Le politologue Nabil Ennasri, mis en examen dans une affaire d’ingérence étrangère présumée, est soupçonné d’avoir corrompu l’ancien député français Hubert Julien-Laferrière. D’après les derniers éléments de l’enquête, une commission qatarie pourrait l’avoir rémunéré.
Cette affaire retentissante, instruite à Paris, avait débuté après une plainte de BFMTV et une enquête internationale en février 2023 du collectif de journalistes Forbidden Stories. Elle pointait les activités d’une société israélienne, surnommée Team Jorge, spécialisée dans la désinformation au profit de différents clients, dont différents Etats.
Le Parquet national financier (PNF) avait ensuite ouvert une enquête. Jusqu’à maintenant, les enquêteurs avaient seulement identifié les intermédiaires et bénéficiaires présumés de ces schémas de corruption – un journaliste, un lobbyiste, un politologue et un ancien parlementaire ont été mis en examen.
Mais l’enquête a récemment bien avancé: les derniers éléments des investigations, dont l’AFP a eu connaissance, nourrissent l’hypothèse de commanditaires qataris.
« Contre-feux médiatiques »
Le spécialiste du Qatar Nabil Ennasri, 42 ans, mis en examen et écroué depuis un an, est soupçonné d’avoir été l’agent de la monarchie qatarie pour influencer la politique et l’actualité françaises.

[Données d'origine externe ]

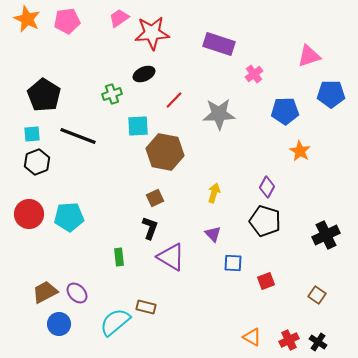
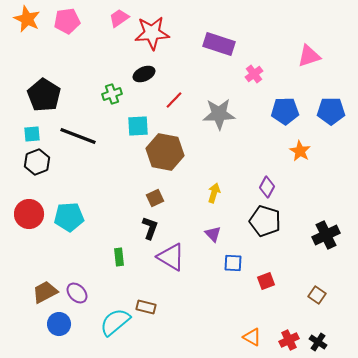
blue pentagon at (331, 94): moved 17 px down
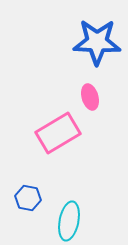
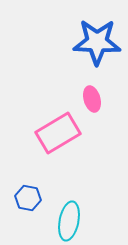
pink ellipse: moved 2 px right, 2 px down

Lors d’un interrogatoire le 27 septembre dont l’AFP a eu connaissance, le juge d’instruction a confronté M. Ennasri à des notes enregistrées entre 2021 et 2023, qui évoquaient un paiement d’au moins 277.500 euros d’une commission gouvernementale qatarie, National Human Rights Committee (NHRC).
Ces notes laissent « entendre qu’une entité qatarie a pu vous rémunérer », a fait remarquer le magistrat.
« J’ai le souvenir d’un montant de cet ordre-là », a reconnu Nabil Ennasri, mais il lui a été versé par un homme sans lien avec Doha, a-t-il…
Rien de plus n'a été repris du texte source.